Fibronectin Aptamer-Activated Chitosan Film
In a more recent study, the researchers tested the effects of the same anti-fibronectin aptamer on the colonization of chitosan films. Chitosan is a natural, biodegradable polymer with low immunogenicity and low toxicity that is produced by several marine species. It is increasingly being used in bandage fabrication for repair of a wide range of tissues (5). Chitosan can be formed into a wide range of shapes suitable for regeneration of periodontal tissue and exhibits natural activity against several common bacterial pathogens. In this study, binding of aptamer to chitosan film increased osteoblast cell (MC3T3-t1) growth in a dose-dependent manner. The presence of anti-fibronectin aptamer also increased cell viability and adhesion and improved osteoblast cell morphology (4).
Custom Aptamer Discovery
Base Pair has selected aptamers to collagen, fibrinogen, and fibronectin.
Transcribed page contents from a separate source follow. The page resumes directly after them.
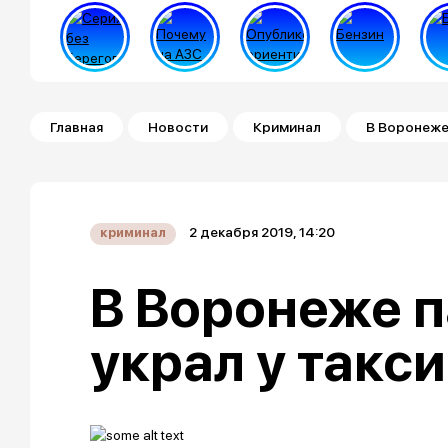
Строка навигации
Главная
Новости
Криминал
В Воронеже
2 декабря 2019, 14:20
криминал
В Воронеже 
украл у такс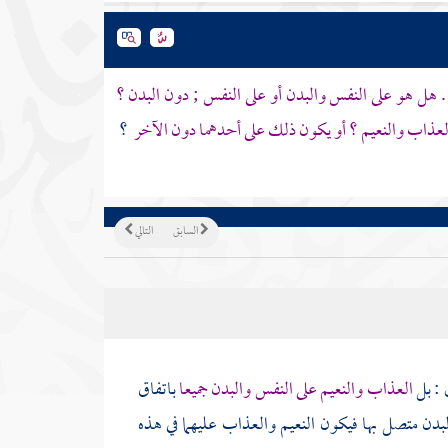
. هل هو على النفس والبدن أو على النفس ; دون البدن ؟
ي العذاب والنعيم ؟ أو يكون ذلك على أحدهما دون الآخر
؟
السابق
التالي
 : بل
العذاب والنعيم على النفس والبدن جميعا
باتفاق
دن متصل بها فيكون النعيم والعذاب عليهما في هذه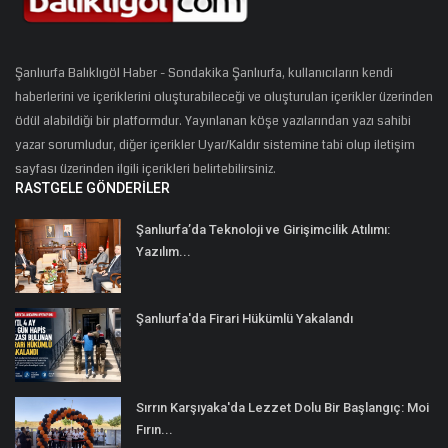
Şanlıurfa Balıklıgöl Haber - Sondakika Şanlıurfa, kullanıcıların kendi
haberlerini ve içeriklerini oluşturabileceği ve oluşturulan içerikler üzerinden
ödül alabildiği bir platformdur. Yayınlanan köşe yazılarından yazı sahibi
yazar sorumludur, diğer içerikler Uyar/Kaldır sistemine tabi olup iletişim
sayfası üzerinden ilgili içerikleri belirtebilirsiniz.
RASTGELE GÖNDERILER
Şanlıurfa’da Teknoloji ve Girişimcilik Atılımı:
Yazılım...
Şanlıurfa'da Firari Hükümlü Yakalandı
Sırrın Karşıyaka'da Lezzet Dolu Bir Başlangıç: Moi
Fırın...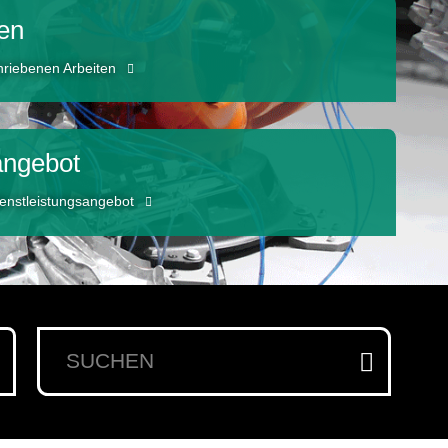
ten
hriebenen Arbeiten
angebot
enstleistungsangebot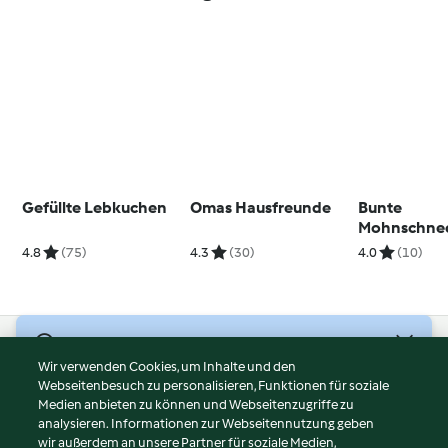
Gefüllte Lebkuchen
Omas Hausfreunde
Bunte
Mohnschne
4.8
(75)
4.3
(30)
4.0
(10)
© Copyright 2026
Wir verwenden Cookies, um Inhalte und den
Webseitenbesuch zu personalisieren, Funktionen für soziale
Nutzungsbedingungen
Medien anbieten zu können und Webseitenzugriffe zu
Datenschutzrichtlinien
analysieren. Informationen zur Webseitennutzung geben
Disclaimer
wir außerdem an unsere Partner für soziale Medien,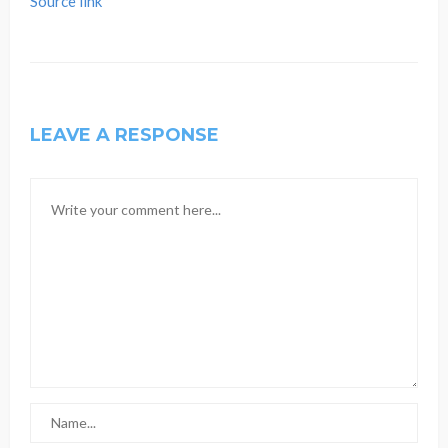
Source link
LEAVE A RESPONSE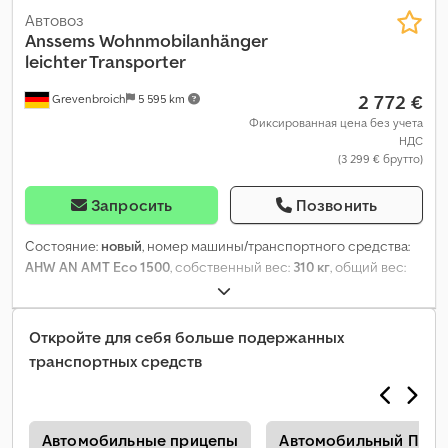
Автовоз
Anssems
Wohnmobilanhänger
leichter Transporter
2 772 €
Grevenbroich
5 595 km
Фиксированная цена без учета
НДС
(3 299 € брутто)
Запросить
Позвонить
Состояние:
новый
, номер машины/транспортного средства:
AHW AN AMT Eco 1500
, собственный вес:
310 кг
, общий вес:
1 500 кг
, длина грузового отсека:
4 000 мм
, ширина
пространства для загрузки:
1 880 мм
, Год выпуска:
2026
,
Откройте для себя больше подержанных
транспортных средств
ы
Автомобильные прицепы
Автомобильный Приц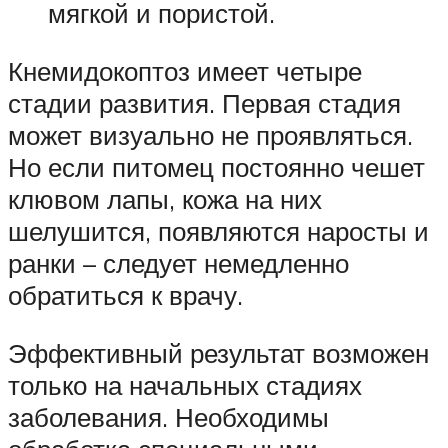
мягкой и пористой.
Кнемидокоптоз имеет четыре
стадии развития. Первая стадия
может визуально не проявляться.
Но если питомец постоянно чешет
клювом лапы, кожа на них
шелушится, появляются наросты и
ранки – следует немедленно
обратиться к врачу.
Эффективный результат возможен
только на начальных стадиях
заболевания. Необходимы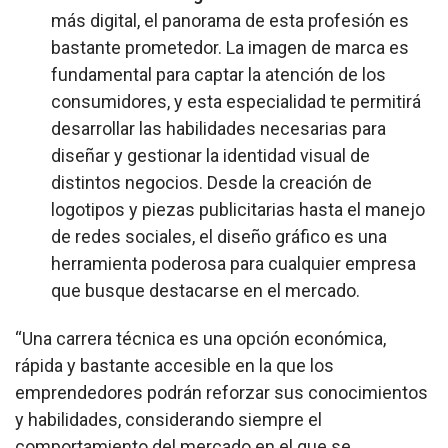
más digital, el panorama de esta profesión es
bastante prometedor. La imagen de marca es
fundamental para captar la atención de los
consumidores, y esta especialidad te permitirá
desarrollar las habilidades necesarias para
diseñar y gestionar la identidad visual de
distintos negocios. Desde la creación de
logotipos y piezas publicitarias hasta el manejo
de redes sociales, el diseño gráfico es una
herramienta poderosa para cualquier empresa
que busque destacarse en el mercado.
“Una carrera técnica es una opción económica,
rápida y bastante accesible en la que los
emprendedores podrán reforzar sus conocimientos
y habilidades, considerando siempre el
comportamiento del mercado en el que se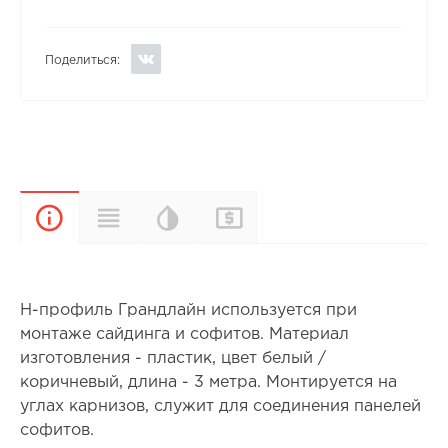
Поделиться:
Цветовая
Прайс-
Характеристики
Описание
палитра
лист
H-профиль Грандлайн используется при
монтаже сайдинга и софитов. Материал
изготовления - пластик, цвет белый /
коричневый, длина - 3 метра. Монтируется на
углах карнизов, служит для соединения панелей
софитов.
Aptamers to specific cell surface markers, connective proteins, small molecules, growth factors, and other targets can be selected for specific applications, including regenerative medicine. Please contact Base Pair for more information on the use of aptamers in your application. We would love to learn more about your research.
1. Jayasena, S., et al. Aptamers: An emerging class of molecules that rival antibodies in diagnostics. Clinical Chemistry. 1999. 45(9):1628-1650.
2. Ludovica Parisi, Carlo Galli, Lisa Elviri, Annalisa Bianchera, Paola Lagonegro, Simone Lumetti, Edoardo Manfredi and Guido Maria Macaluso (2016). Aptamer-Mediated Selective Protein Affinity to Improve Scaffold Biocompatibility, Advanced Techniques in Bone Regeneration, Dr Alessandro Zorzi (Ed.), InTech, DOI: 10.5772/63265.
3. Galli, C. et al. Improved scaffold biocompatibility through anti-Fibronectin aptamer functionalization. Acta Biomateriala. 15 Sept 2016. http://cts.vresp.com/c/?BasePairBiotechnolog/acc939bd54/TEST/42b08dda05
4. Parisi, L. et al. Anti-fibronectin aptamers improve the colonization of chitosan films modified with D-(+) Raffinose by murine osteoblastic cells. J. Mater. Sci.: Mater. Med. 2017. 28:136.
5. Frost, S.J., et al. Semitransparent bandages based on chitosan and extracellular matrix for photochemical tissue bonding. Biomedical Engineering Online. 2018. 17:7.